[Transcribed page contents]
········

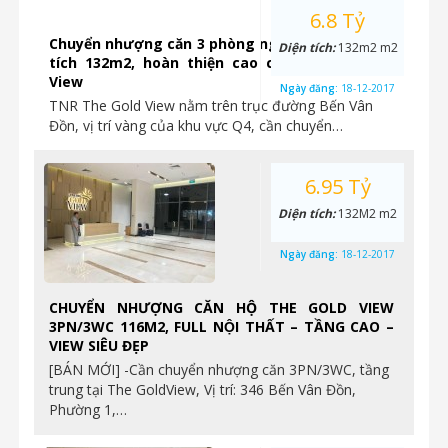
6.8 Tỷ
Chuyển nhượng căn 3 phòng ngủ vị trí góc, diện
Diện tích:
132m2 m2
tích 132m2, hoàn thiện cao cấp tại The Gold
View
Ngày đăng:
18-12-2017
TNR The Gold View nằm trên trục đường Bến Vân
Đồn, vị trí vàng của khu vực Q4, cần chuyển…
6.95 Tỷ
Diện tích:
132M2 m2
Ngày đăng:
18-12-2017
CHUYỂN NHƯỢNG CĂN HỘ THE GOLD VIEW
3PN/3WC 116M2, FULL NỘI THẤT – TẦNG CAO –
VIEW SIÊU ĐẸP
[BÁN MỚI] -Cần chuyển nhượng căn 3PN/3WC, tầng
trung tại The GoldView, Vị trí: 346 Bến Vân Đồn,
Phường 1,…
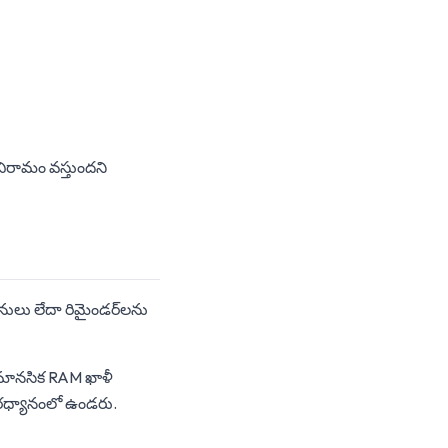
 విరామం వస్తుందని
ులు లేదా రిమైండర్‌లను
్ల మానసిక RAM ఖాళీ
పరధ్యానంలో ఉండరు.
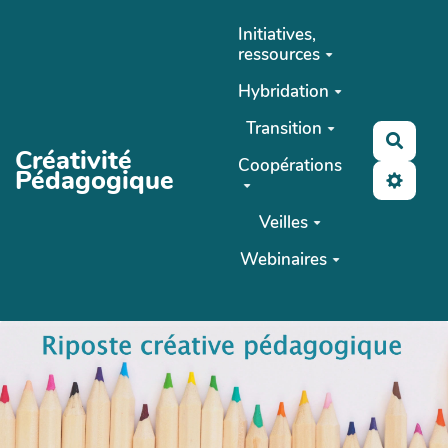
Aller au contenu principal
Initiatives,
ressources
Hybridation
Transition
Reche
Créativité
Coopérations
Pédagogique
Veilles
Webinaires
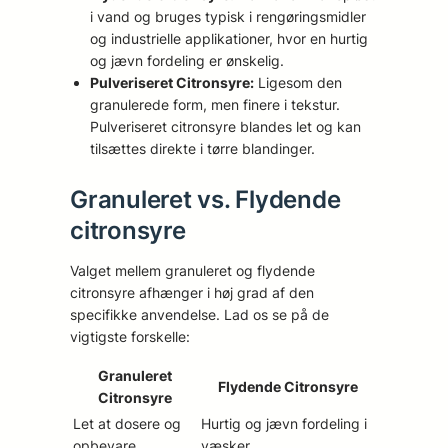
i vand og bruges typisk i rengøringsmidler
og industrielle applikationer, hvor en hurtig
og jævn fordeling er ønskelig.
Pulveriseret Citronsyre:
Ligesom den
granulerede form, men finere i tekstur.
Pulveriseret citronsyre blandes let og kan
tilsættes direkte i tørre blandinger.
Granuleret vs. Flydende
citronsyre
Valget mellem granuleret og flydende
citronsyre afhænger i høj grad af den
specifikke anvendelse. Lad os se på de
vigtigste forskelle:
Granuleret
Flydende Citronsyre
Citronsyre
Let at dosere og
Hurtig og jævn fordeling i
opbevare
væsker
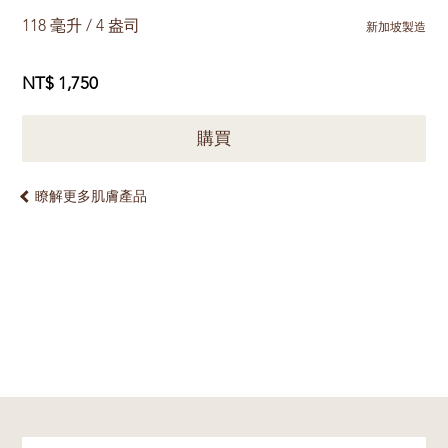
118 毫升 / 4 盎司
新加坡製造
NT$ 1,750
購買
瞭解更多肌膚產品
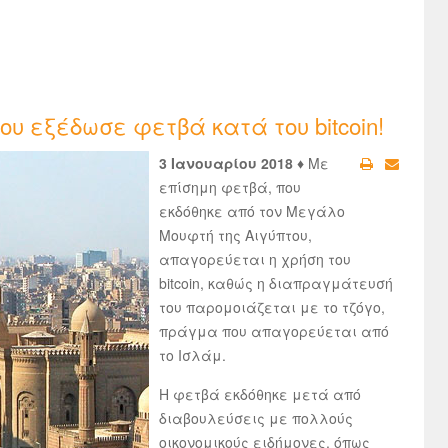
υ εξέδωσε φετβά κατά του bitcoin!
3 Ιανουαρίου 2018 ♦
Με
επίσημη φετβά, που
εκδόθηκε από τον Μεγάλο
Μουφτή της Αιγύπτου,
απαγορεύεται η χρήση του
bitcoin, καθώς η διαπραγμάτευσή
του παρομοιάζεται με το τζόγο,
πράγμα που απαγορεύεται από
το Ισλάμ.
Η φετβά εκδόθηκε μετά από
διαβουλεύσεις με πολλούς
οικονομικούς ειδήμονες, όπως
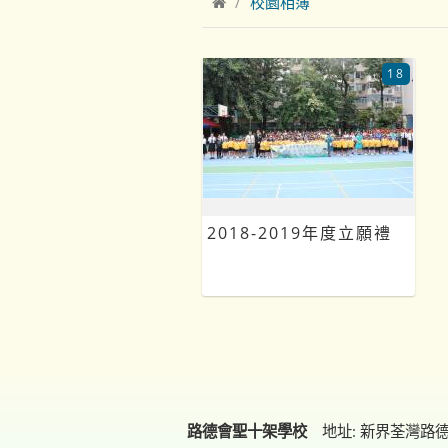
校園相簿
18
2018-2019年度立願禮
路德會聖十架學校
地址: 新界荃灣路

········

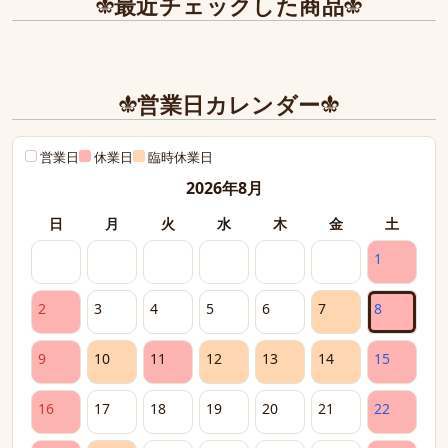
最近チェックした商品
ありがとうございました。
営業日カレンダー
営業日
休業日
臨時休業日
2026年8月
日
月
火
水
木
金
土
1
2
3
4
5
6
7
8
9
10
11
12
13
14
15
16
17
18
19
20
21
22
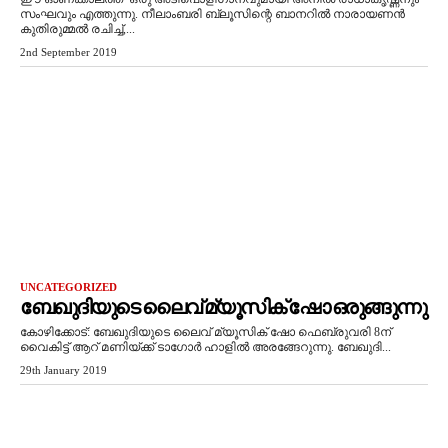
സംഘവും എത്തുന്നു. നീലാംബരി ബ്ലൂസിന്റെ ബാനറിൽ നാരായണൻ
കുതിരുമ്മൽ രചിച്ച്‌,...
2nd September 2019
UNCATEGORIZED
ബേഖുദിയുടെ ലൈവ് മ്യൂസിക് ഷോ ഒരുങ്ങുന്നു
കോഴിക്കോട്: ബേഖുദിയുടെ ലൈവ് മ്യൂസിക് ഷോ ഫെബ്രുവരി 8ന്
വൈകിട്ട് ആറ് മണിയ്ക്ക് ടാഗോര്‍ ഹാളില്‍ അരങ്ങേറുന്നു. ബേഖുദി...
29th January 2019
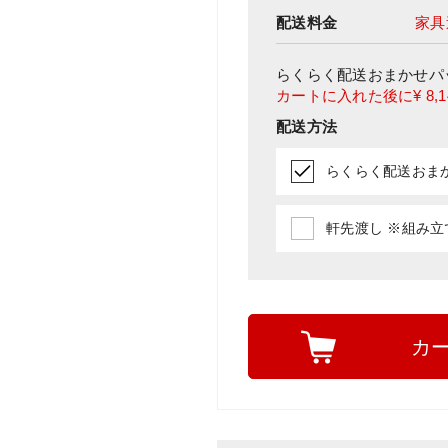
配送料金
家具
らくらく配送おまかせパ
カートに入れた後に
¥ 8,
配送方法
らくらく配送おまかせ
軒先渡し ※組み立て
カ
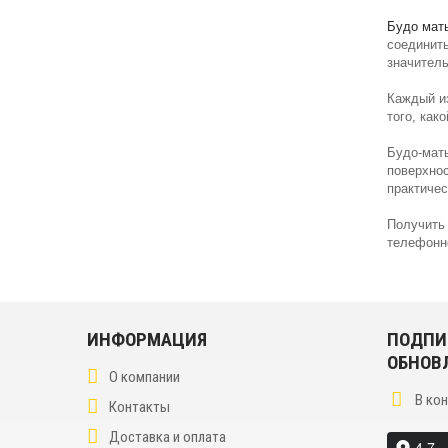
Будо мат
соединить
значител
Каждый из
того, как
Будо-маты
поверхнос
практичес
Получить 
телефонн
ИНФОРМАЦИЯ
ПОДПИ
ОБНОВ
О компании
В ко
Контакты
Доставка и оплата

········

PROBLEM DESCRIPTION: Wherever the string "jævn" is found in the entries, copy the line it sits in.

SOLUTION TO THIS EXERCISE:
og jævn fordeling er ønskelig.
Hurtig og jævn fordeling i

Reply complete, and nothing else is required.